Je pense que j’ai une manière de naviguer qui est assez « conservatrice ». Et puis, j’ai toujours dit que si je prenais le départ du Vendée Globe, je le finirais. Cela peut paraître très prétentieux, mais je connaissais mon bateau par cœur. Je n’avais pas besoin d’appeler mon équipe technique pour savoir quelle pièce allait où en cas de réparation. Je pense que j’étais le marin qui connaissait le mieux son bateau. C’est peut-être cela… Mais je ne pense pas que l’âge veuille dire quelque chose. Par contre, c’est sûr que l’expérience est impor­tante. Un mec plus âgé, qui a une plus longue expérience qu’un petit jeune qui a le phy­sique, sera plus performant. En ce sens, plus que mon âge, je pense que c’est le fait d’avoir toujours vécu sur un bateau qui m’a beaucoup aidé.

Une manière de naviguer « conservatrice »…

Cela veut dire que je navigue à l’ancienne. Les gens me disent que je suis né trente ans trop tard. Je manœuvre et je réflé­chis comme les anciens ; je ne vais pas perdre de temps à changer quinze fois de voile en deux heures parce que, tout d’un coup, il y a un nœud de vent en plus ou en moins. J’es­saie d’économiser les gestes. En ce sens, je suis plus marin que coureur, mais aujourd’hui je dois aussi apprendre à être compétiteur et faire évoluer ma manière de naviguer.

Justement, votre pro­chaine grosse épreuve sera votre participation à la Route du Rhum, dont le départ aura lieu le 4 novembre prochain… Dans cette optique, comment vous préparez-vous ?

Je suis une préparation phy­sique depuis le début de l’an­née. Deux fois par semaine, je fais du renforcement muscu­laire. Je muscle au maximum mes jambes, pas seulement pour la course, mais notam­ment pour être toujours ca­pable de marcher à la fin de l’épreuve. En mer, on marche peut-être 50 mètres par jour… À la fin du Vendée Globe, j’ai dû réapprendre à marcher comme un gamin. Je pouvais faire le tour de mes cuisses avec mes mains… Et puis, je travaille sur l’endurance aus­si. Je serai sur un bateau sur lequel il faut pouvoir déve­lopper des pics de puissance assez importants pour pouvoir envoyer une voile de 100 kg en quelques secondes.

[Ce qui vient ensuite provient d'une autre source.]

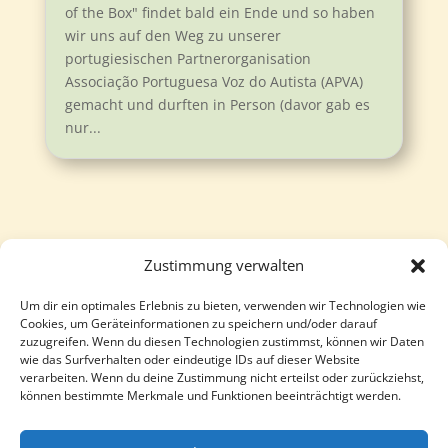
of the Box" findet bald ein Ende und so haben
wir uns auf den Weg zu unserer
portugiesischen Partnerorganisation
Associação Portuguesa Voz do Autista (APVA)
gemacht und durften in Person (davor gab es
nur...
Zustimmung verwalten
Um dir ein optimales Erlebnis zu bieten, verwenden wir Technologien wie
Follow
Follow
Cookies, um Geräteinformationen zu speichern und/oder darauf
zuzugreifen. Wenn du diesen Technologien zustimmst, können wir Daten
wie das Surfverhalten oder eindeutige IDs auf dieser Website
verarbeiten. Wenn du deine Zustimmung nicht erteilst oder zurückziehst,
können bestimmte Merkmale und Funktionen beeinträchtigt werden.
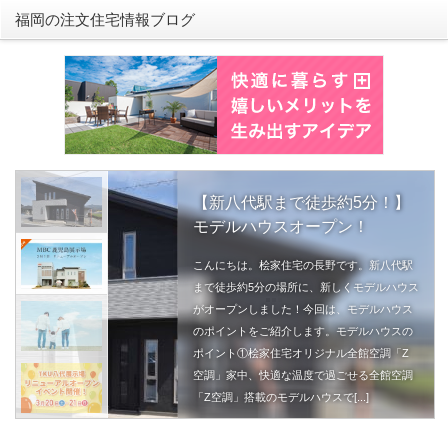
福岡の注文住宅情報ブログ
【新八代駅まで徒歩約5分！】
モデルハウスオープン！
こんにちは。桧家住宅の長野です。新八代駅
まで徒歩約5分の場所に、新しくモデルハウス
がオープンしました！今回は、モデルハウス
のポイントをご紹介します。モデルハウスの
ポイント①桧家住宅オリジナル全館空調「Z
空調」家中、快適な温度で過ごせる全館空調
「Z空調」搭載のモデルハウスで[...]
続きを読む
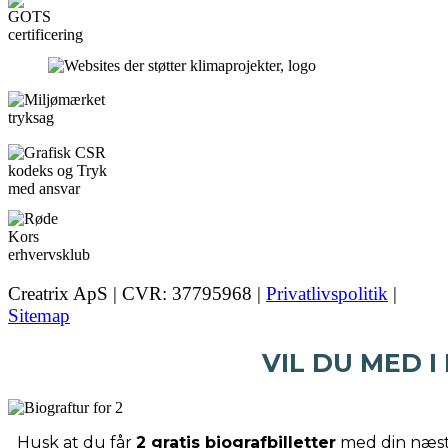
Creatrix ApS | CVR: 37795968 |
Privatlivspolitik
|
Sitemap
VIL DU MED I
Husk at du får
2 gratis biografbilletter
med din næste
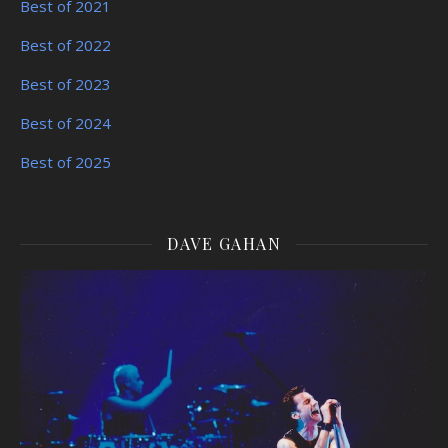
Best of 2021
Best of 2022
Best of 2023
Best of 2024
Best of 2025
DAVE GAHAN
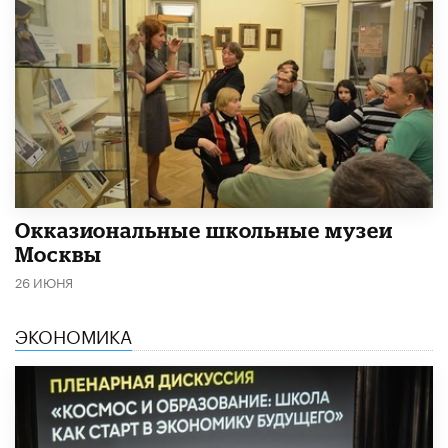
​Окказиональные школьные музеи
Москвы
26 ИЮНЯ
ЭКОНОМИКА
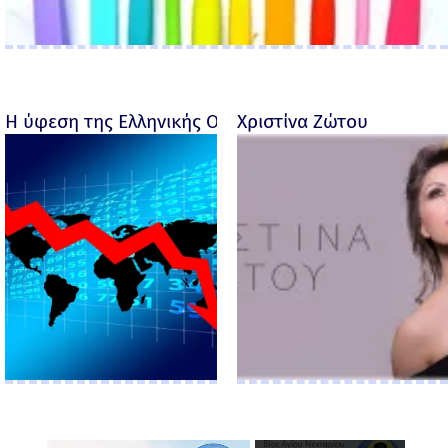
Η ύφεση της Ελληνικής Οικονομίας - Ροσέτος Φακι
Χριστίνα Ζώτου
×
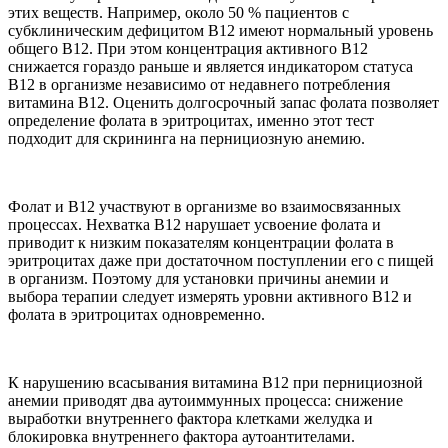
этих веществ. Например, около 50 % пациентов с
субклиническим дефицитом В12 имеют нормальный уровень
общего В12. При этом концентрация активного В12
снижается гораздо раньше и является индикатором статуса
В12 в организме независимо от недавнего потребления
витамина В12. Оценить долгосрочный запас фолата позволяет
определение фолата в эритроцитах, именно этот тест
подходит для скрининга на пернициозную анемию.
Фолат и В12 участвуют в организме во взаимосвязанных
процессах. Нехватка В12 нарушает усвоение фолата и
приводит к низким показателям концентрации фолата в
эритроцитах даже при достаточном поступлении его с пищей
в организм. Поэтому для установки причины анемии и
выбора терапии следует измерять уровни активного В12 и
фолата в эритроцитах одновременно.
К нарушению всасывания витамина В12 при пернициозной
анемии приводят два аутоиммунных процесса: снижение
выработки внутреннего фактора клетками желудка и
блокировка внутреннего фактора аутоантителами.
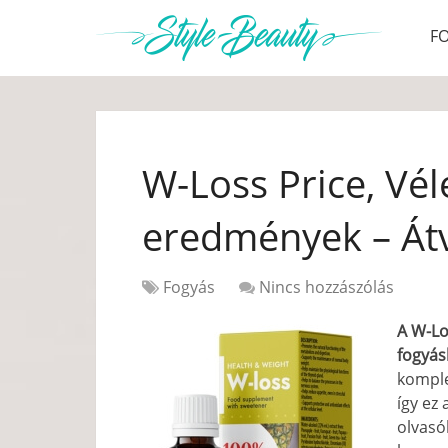
F
W-Loss Price, Vé
eredmények – Át
Fogyás
Nincs hozzászólás
A W-Lo
fogyás
kompl
így ez
olvasó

Et psychologiquement, comment est-ce que l’on se prépare à participer à de telles courses ?

Il faut gravir les échelons pe­tit à petit, ne pas brûler les étapes. Et puis, il faut vraiment aimer cela. Mais pour moi, la navigation est toute ma vie, alors, pour être honnête, je n’ai pas vraiment de préparation psychologique. Je suis simple­ment sur l’eau, comme d’autres sont sur la terre ferme.